Return all the entries. Match them word for word.

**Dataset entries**
┄┄┄┄┄┄

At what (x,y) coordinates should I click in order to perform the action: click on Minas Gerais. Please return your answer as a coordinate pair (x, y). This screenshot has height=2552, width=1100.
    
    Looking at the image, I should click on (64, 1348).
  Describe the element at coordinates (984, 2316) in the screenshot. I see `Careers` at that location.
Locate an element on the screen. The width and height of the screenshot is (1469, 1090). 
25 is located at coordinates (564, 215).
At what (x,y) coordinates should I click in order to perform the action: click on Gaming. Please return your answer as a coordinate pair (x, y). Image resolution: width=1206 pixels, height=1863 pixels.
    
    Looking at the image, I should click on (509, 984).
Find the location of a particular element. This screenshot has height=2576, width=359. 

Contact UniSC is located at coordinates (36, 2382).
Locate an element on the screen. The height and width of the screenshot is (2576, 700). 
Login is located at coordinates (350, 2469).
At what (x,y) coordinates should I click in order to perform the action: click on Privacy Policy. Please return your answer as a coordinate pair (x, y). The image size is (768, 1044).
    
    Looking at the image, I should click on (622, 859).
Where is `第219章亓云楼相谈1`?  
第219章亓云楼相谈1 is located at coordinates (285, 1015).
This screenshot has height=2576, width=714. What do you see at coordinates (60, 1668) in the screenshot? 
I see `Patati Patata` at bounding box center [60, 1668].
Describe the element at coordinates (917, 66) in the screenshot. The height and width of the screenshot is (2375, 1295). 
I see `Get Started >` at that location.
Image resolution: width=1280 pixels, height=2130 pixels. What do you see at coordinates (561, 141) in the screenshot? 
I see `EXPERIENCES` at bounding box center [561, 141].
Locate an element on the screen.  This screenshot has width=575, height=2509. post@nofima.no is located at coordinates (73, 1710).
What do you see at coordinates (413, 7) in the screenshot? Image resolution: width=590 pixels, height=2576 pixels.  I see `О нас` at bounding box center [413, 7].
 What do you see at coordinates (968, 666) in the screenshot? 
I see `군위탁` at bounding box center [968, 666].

┄┄┄┄┄┄

**Solved exercise**
At what (x,y) coordinates should I click in order to perform the action: click on Minas Gerais. Please return your answer as a coordinate pair (x, y). This screenshot has height=2552, width=1100.
    
    Looking at the image, I should click on (64, 1348).
  Describe the element at coordinates (984, 2316) in the screenshot. I see `Careers` at that location.
Locate an element on the screen. The width and height of the screenshot is (1469, 1090). 
25 is located at coordinates (564, 215).
At what (x,y) coordinates should I click in order to perform the action: click on Gaming. Please return your answer as a coordinate pair (x, y). Image resolution: width=1206 pixels, height=1863 pixels.
    
    Looking at the image, I should click on (509, 984).
Find the location of a particular element. This screenshot has height=2576, width=359. 

Contact UniSC is located at coordinates (36, 2382).
Locate an element on the screen. The height and width of the screenshot is (2576, 700). 
Login is located at coordinates (350, 2469).
At what (x,y) coordinates should I click in order to perform the action: click on Privacy Policy. Please return your answer as a coordinate pair (x, y). The image size is (768, 1044).
    
    Looking at the image, I should click on (622, 859).
Where is `第219章亓云楼相谈1`?  
第219章亓云楼相谈1 is located at coordinates (285, 1015).
This screenshot has height=2576, width=714. What do you see at coordinates (60, 1668) in the screenshot? 
I see `Patati Patata` at bounding box center [60, 1668].
Describe the element at coordinates (917, 66) in the screenshot. The height and width of the screenshot is (2375, 1295). 
I see `Get Started >` at that location.
Image resolution: width=1280 pixels, height=2130 pixels. What do you see at coordinates (561, 141) in the screenshot? 
I see `EXPERIENCES` at bounding box center [561, 141].
Locate an element on the screen.  This screenshot has width=575, height=2509. post@nofima.no is located at coordinates (73, 1710).
What do you see at coordinates (413, 7) in the screenshot? Image resolution: width=590 pixels, height=2576 pixels.  I see `О нас` at bounding box center [413, 7].
 What do you see at coordinates (968, 666) in the screenshot? 
I see `군위탁` at bounding box center [968, 666].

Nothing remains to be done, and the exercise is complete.